Lyrically, not only is he fighting with himself, but the political statement he made on To Pimp a Butterfly is scaled back on Damn. On his last outing, Lamar opened by sampling Boris Gardiner’s “Every N—– Is a Star” and jumped into spacey funk by Thundercat, Flying Lotus, and George Clinton that set the tone for the album. Damn removes Lamar from the lineage of black protest music invoked by the 70’s funk of To Pimp a Butterfly or the 90’s G-Funk that was laced throughout his 2012 major label debut good kid, m.A.A.d. City. Longtime collaborator Sounwave handles a lot of production on Damn, and the album regresses back to the staid underground rap production of Lamar’s early work, like Section .80 and Overly Dedicated. Mike WILL Made-It offers some musical flourishes on the industrial clank on “Humble.”, and BadBadNotGood offers a bit of melancholy on “Lust.” Still, the political urgency of To Pimp a Butterfly is nowhere to be found on Damn.
Lamar appears eager to take a step down from the cultural pedestal he was foisted upon and instead return back to his own story.

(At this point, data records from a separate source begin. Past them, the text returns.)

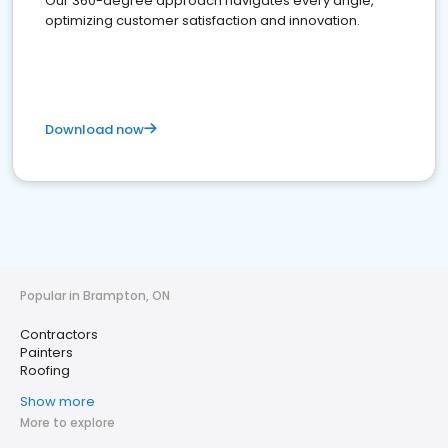
Our 360-degree approach navigates every angle,
optimizing customer satisfaction and innovation.
Download now
Popular in Brampton, ON
Contractors
Painters
Roofing
Show more
More to explore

That personal narrative carries the final few songs; on “Fear.”, Lamar recounts his life on three different occasions, and on “Duckworth.”, he retraces the steps that led him to rap success and imagines an alternate, unknown path. Pulling back on the reins is a move Lamar’s closest peers, Drake and J. Cole, also made on their last projects, which were major releases that didn’t try to invent a new narrative or try to directly address the political moment. Even the big guests here, Rihanna and U2, do not land on momentous singles or obvious radio plays. They’re here to support on songs, “Loyalty.” and “XXX.”, that are fully wrapped up in Lamar’s personal demons.
On “XXX.”, Lamar mentions the election of Donald Trump, but it’s in service of an instant nostalgia for the Obama years: “Donald Trump’s in office, we lost Barack / And promised to never doubt him again.” Last year, fellow Compton rapper YG found a political purse with his anthem “FDT (F— Donald Trump),” but here Lamar is still struggling, along with the greater rap community, to find the right response.
Damn is an attempt to cast off the weight his music would be asked to bear. The longstanding rap DJ Kid Capri is included throughout the album saying “New Kung Fu Kenny,” which adds bit of levity into Lamar’s music. Last year Beyoncé and Solange produced albums that were personal, but also tapped into the nerve of black American struggles. Here, Lamar appears unsure if he can sustain that voice. “30 shows a month and I still won’t buy me no Lexus,” he raps on “Fear.”, making it clear that even with success, he’s not confident he has the answers to the questions the world keeps asking.